If there was no Lego in Billund, there will almost be no Billund... Lego is Billund, and Billund is Lego.

I've learned a lot on the fly, and I think, actually, my academic and management consulting background has enabled me to quickly pick up on a lot of disciplines.

Lego allows all levels of complexity. But a child can do their own thing at any level. They can built a pirate ship, for example, and then mash it up with completely different things.

The Lego children and fans are highly engaged people, so they expect a high degree of interaction with us. If you go to YouTube... we were told by Google last year that we are the second most-watched brand of all brands.

I don't buy this premise that the number of minifigures needs to be an equal amount to be gender neutral. Nobody makes artistic products like that; nobody makes a movie and says there has to be equal numbers of men and women.

Many creative people are finding that creativity doesn't grow in abundance, it grows from scarcity - the more Lego bricks you have doesn't mean you're going to be more creative; you can be very creative with very few Lego bricks.

I think it's becoming very acceptable for adults and teenagers to be playful lifelong. You know, it's very acceptable to be a video gamer and be 35 years old. It's acceptable to be a Lego adult fan and build amazing things, even though you're 40 or 25 years old.
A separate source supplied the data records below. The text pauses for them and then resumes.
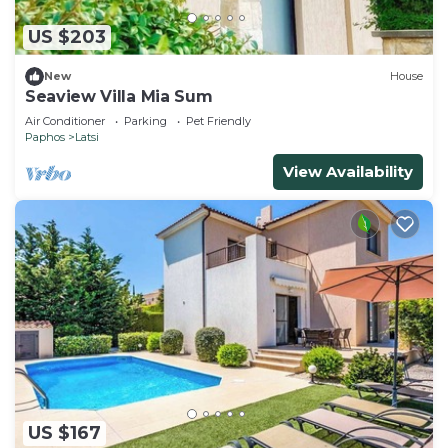
US $203
New
House
Seaview Villa Mia Sum
Air Conditioner
Parking
Pet Friendly
Paphos
Latsi
View Availability
US $167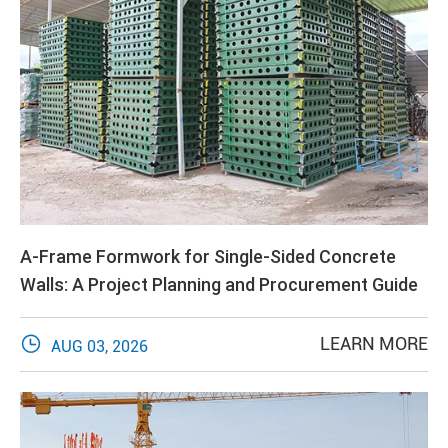
A-Frame Formwork for Single-Sided Concrete
Walls: A Project Planning and Procurement Guide

LEARN MORE
AUG 03, 2026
What basically happens is that when a company becomes great, and I'm being a bit rude here, people think they're some kind of genius. So now we can move into all sorts of other businesses because the net bottom line is, it's because we're just geniuses. They become overconfident and expand too far.

Children need to move to develop their brain; it's a natural urge. That's why boys will run after a ball and play soccer despite how many video games are available to them, and they can't help themselves from building with Lego bricks as well. They want to be creating something that's uniquely their own.

I don't like stuff that can only go into one set; I want stuff that can be applied across sets. It's a more real Lego building experience. And, of course, it's the same from a manufacturing point of view. I want elements that are universal; that gives me the best economics and best utilisation of the mould.

There's the famous quote that if you want to understand how animals live, you don't go to the zoo, you go to the jungle. The Future Lab has really pioneered that within Lego, and it hasn't been a theoretical exercise. It's been a real design-thinking approach to innovation, which we've learned an awful lot from.